We went to the gym in the afternoon and had a lovely dinner at a local restaurant. I ordered risotto as I thought I should be safe with rice but it came with what looked like noodles, luckily I was able to swap with Elizabeth as her dish was just chicken and potatoes. In the evening we sat in the park opposite the hotel and watched an impromptu drum performance with dancers. This seems to be a dog park as owners and their dogs were everywhere and added to the relaxing and captivating atmosphere. Elizabeth said "in the brochures they say you might see dancing in the streets but you dismiss it as typical tourist speak but then here we are with dancing in the park". See video below of the drummers, I have a better one including the dancers but it is on my camera and not my phone.

Why only a nearly perfect day? I had my camera on a tripod trying to capture the atmosphere when the drummers suddenly filled the air with music, I twisted around to look and tripped the tripod which fell lens first into the ground. The poor thing has been dying anyway with a dodgy battery connection somewhere but this did not help. Regardless it won't let go and still wants to take photos. The little lens crunches, pops and whirs trying to come out. Sometimes it succeeds but sometimes it gives up and I get an error message. Similarly when I zoom it will crunch away and not always make it to full zoom. I have gotten very affectionate towards this little camera that wants to keep taking pictures and is still succeeding 5 times out of 10. But I will need a new one before Iguazu Falls as that is not when you need a camera to die. I think I will keep it though and display it somewhere.

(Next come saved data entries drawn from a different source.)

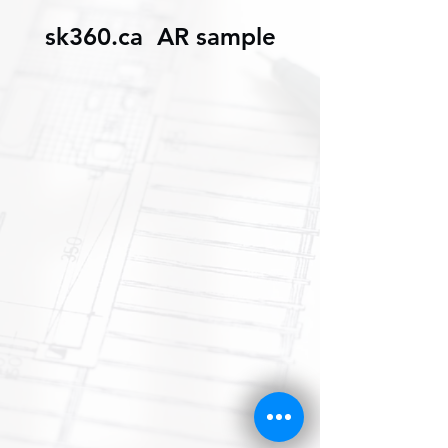
sk360.ca AR sample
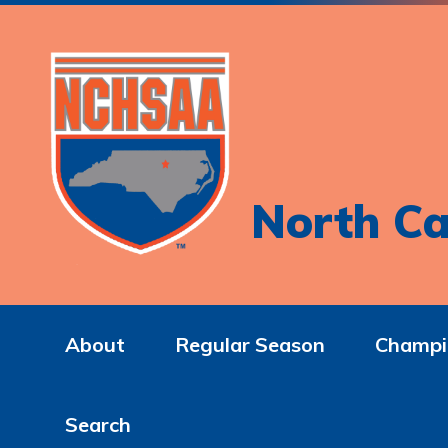
North Ca
About
Regular Season
Champi
Search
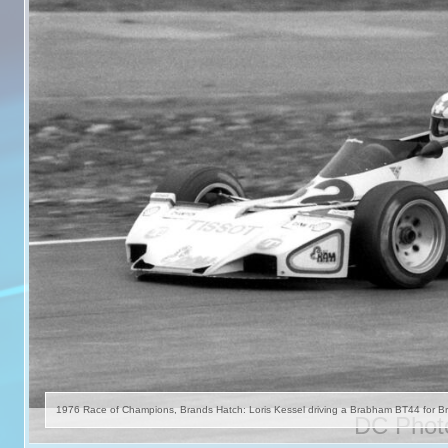
DC Photo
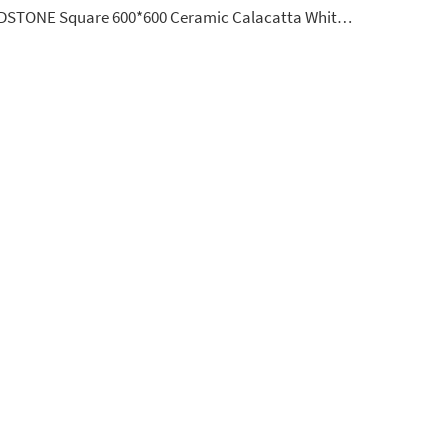
YDSTONE Square 600*600 Ceramic Calacatta White Porcelain Floorings Tiles for House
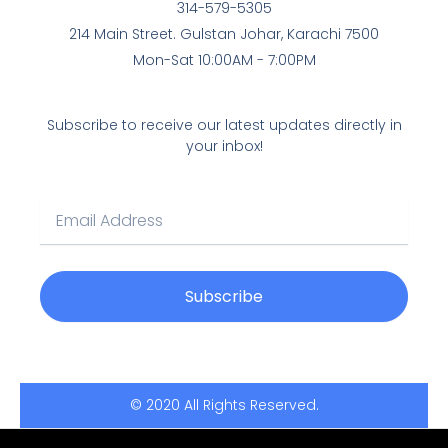
b
t
314-579-5305
o
e
214 Main Street. Gulstan Johar, Karachi 7500
o
r
Mon-Sat 10:00AM - 7:00PM
k
-
f
Subscribe to receive our latest updates directly in
your inbox!
E
m
a
i
l
Subscribe
© 2020 All Rights Reserved.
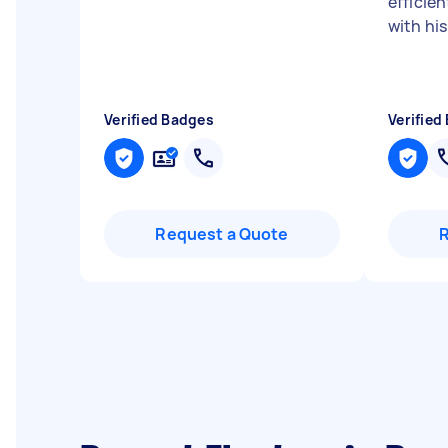
efficien
with his
Verified Badges
Verified
Request a Quote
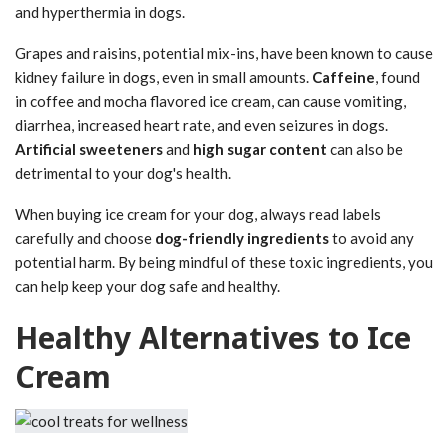
and hyperthermia in dogs.
Grapes and raisins, potential mix-ins, have been known to cause
kidney failure in dogs, even in small amounts.
Caffeine
, found
in coffee and mocha flavored ice cream, can cause vomiting,
diarrhea, increased heart rate, and even seizures in dogs.
Artificial sweeteners
and
high sugar content
can also be
detrimental to your dog's health.
When buying ice cream for your dog, always read labels
carefully and choose
dog-friendly ingredients
to avoid any
potential harm. By being mindful of these toxic ingredients, you
can help keep your dog safe and healthy.
Healthy Alternatives to Ice
Cream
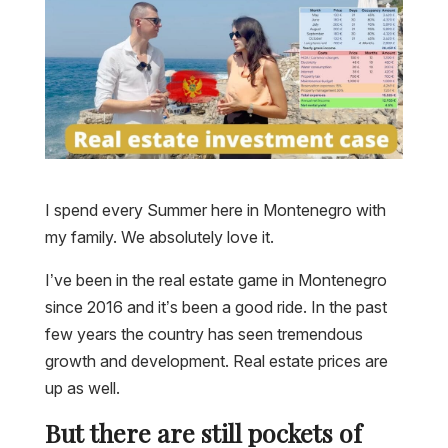
I spend every Summer here in Montenegro with
my family. We absolutely love it.
I’ve been in the real estate game in Montenegro
since 2016 and it’s been a good ride. In the past
few years the country has seen tremendous
growth and development. Real estate prices are
up as well.
But there are still pockets of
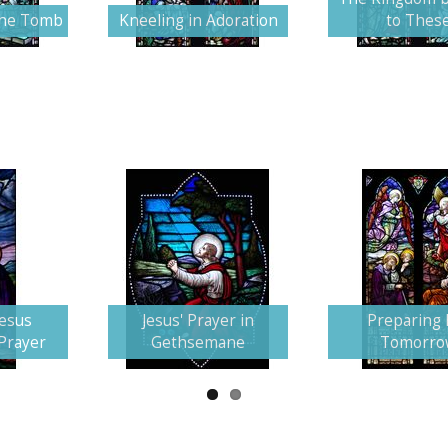
the Tomb
Kneeling in Adoration
to Thes
Jesus
Jesus' Prayer in
Preparing 
 Prayer
Gethsemane
Tomorro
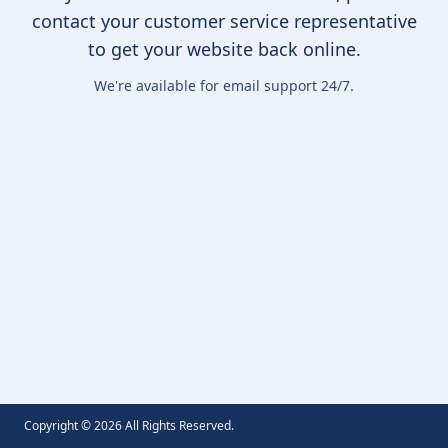
contact your customer service representative
to get your website back online.
We're available for email support 24/7.
Copyright ©
2026
All Rights Reserved.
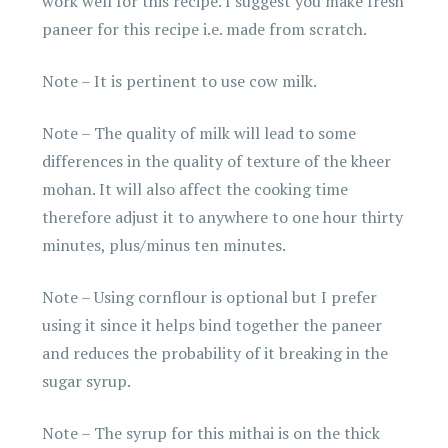
work well for this recipe. I suggest you make fresh
paneer for this recipe i.e. made from scratch.
Note – It is pertinent to use cow milk.
Note – The quality of milk will lead to some
differences in the quality of texture of the kheer
mohan. It will also affect the cooking time
therefore adjust it to anywhere to one hour thirty
minutes, plus/minus ten minutes.
Note – Using cornflour is optional but I prefer
using it since it helps bind together the paneer
and reduces the probability of it breaking in the
sugar syrup.
Note – The syrup for this mithai is on the thick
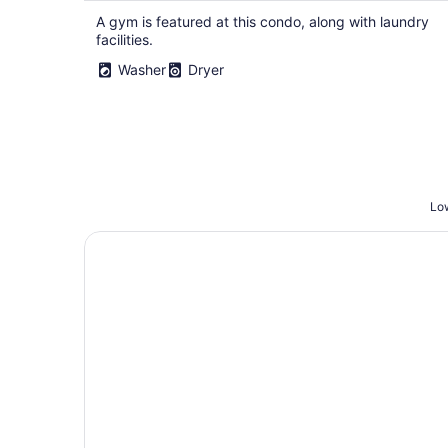
A gym is featured at this condo, along with laundry
facilities.
Washer
Dryer
Low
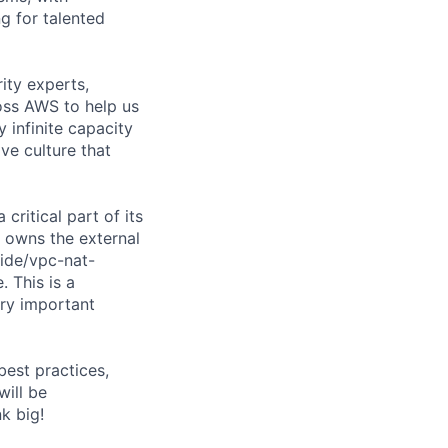
g for talented
ity experts,
ross AWS to help us
 infinite capacity
ve culture that
ritical part of its
am owns the external
ide/vpc-nat-
 This is a
ery important
best practices,
will be
k big!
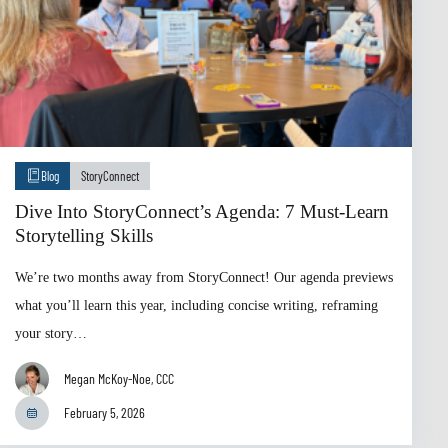
Blog
StoryConnect
Dive Into StoryConnect’s Agenda: 7 Must-Learn
Storytelling Skills
We’re two months away from StoryConnect! Our agenda previews
what you’ll learn this year, including concise writing, reframing
your story…
Megan McKoy-Noe, CCC
February 5, 2026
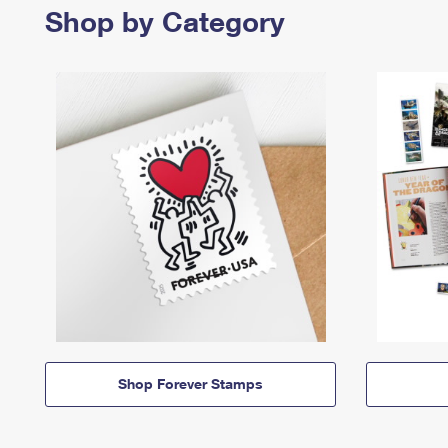
Shop by Category
Shop Forever Stamps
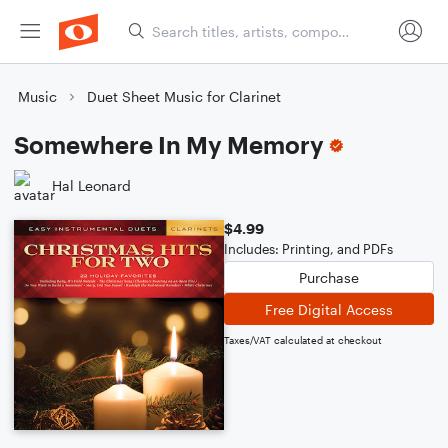
Music
Duet Sheet Music for Clarinet
Somewhere In My Memory
Hal Leonard
$4.99
Includes: Printing, and PDFs
Purchase
Free Digital Access
Taxes/VAT calculated at checkout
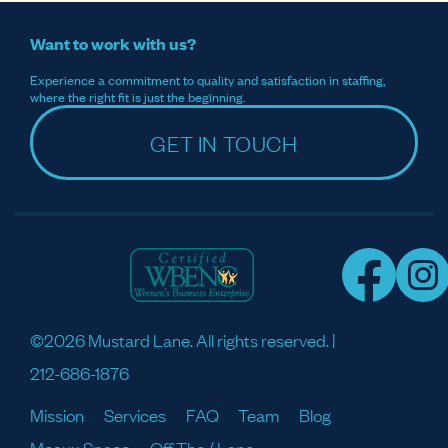
Want to work with us?
Experience a commitment to quality and satisfaction in staffing,
where the right fit is just the beginning.
GET IN TOUCH
©2026 Mustard Lane. All rights reserved. |
212-686-1876
Mission
Services
FAQ
Team
Blog
Meaux Space
Off The / Lane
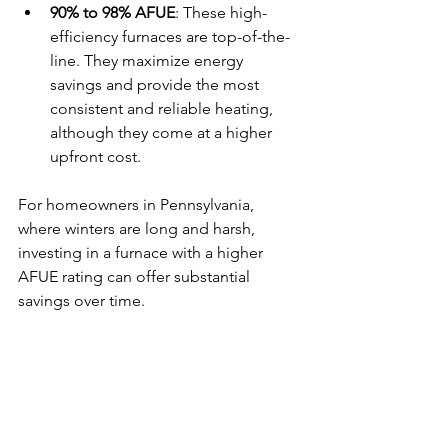
90% to 98% AFUE
: These high-
efficiency furnaces are top-of-the-
line. They maximize energy 
savings and provide the most 
consistent and reliable heating, 
although they come at a higher 
upfront cost.
For homeowners in Pennsylvania, 
where winters are long and harsh, 
investing in a furnace with a higher 
AFUE rating can offer substantial 
savings over time.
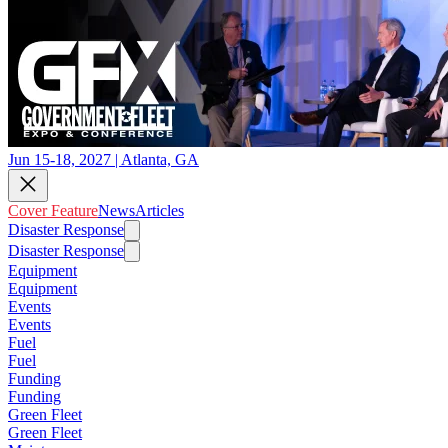
Jun 15-18, 2027 | Atlanta, GA
Cover Feature
News
Articles
Disaster Response
Disaster Response
Equipment
Equipment
Events
Events
Fuel
Fuel
Funding
Funding
Green Fleet
Green Fleet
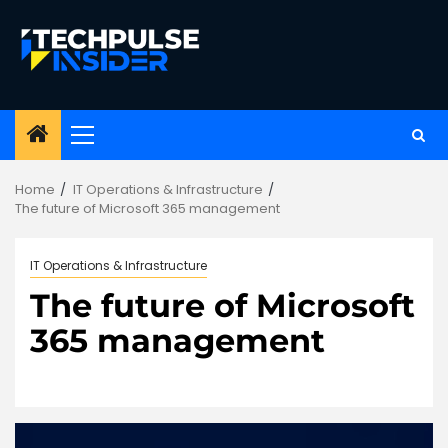
Skip
to
content
Primary
Menu
Home
IT Operations & Infrastructure
The future of Microsoft 365 management
IT Operations & Infrastructure
The future of Microsoft
365 management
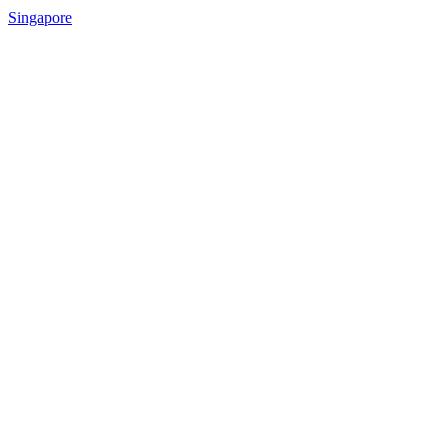
Singapore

Some Miscellaneous Moments of the rest of our time in Buenos Aires.

Elizabeth enjoying an Apple Pie at a very swish  cafe (Cafe Tortoni the oldest cafe in Buenos Aires). I almost decided it was worth making me sick to have one myself.

One of these bottles of Whisky was $50 and one was $18, any guesses for which one?

What passes as buskers at a famous market that is held every Sunday at San Telmo.

We successfully worked out the subway. Woo hoo.

Elizabeth getting a tango lesson at Complejo Tango.

Real tango dancers in a show after the lesson at the same place.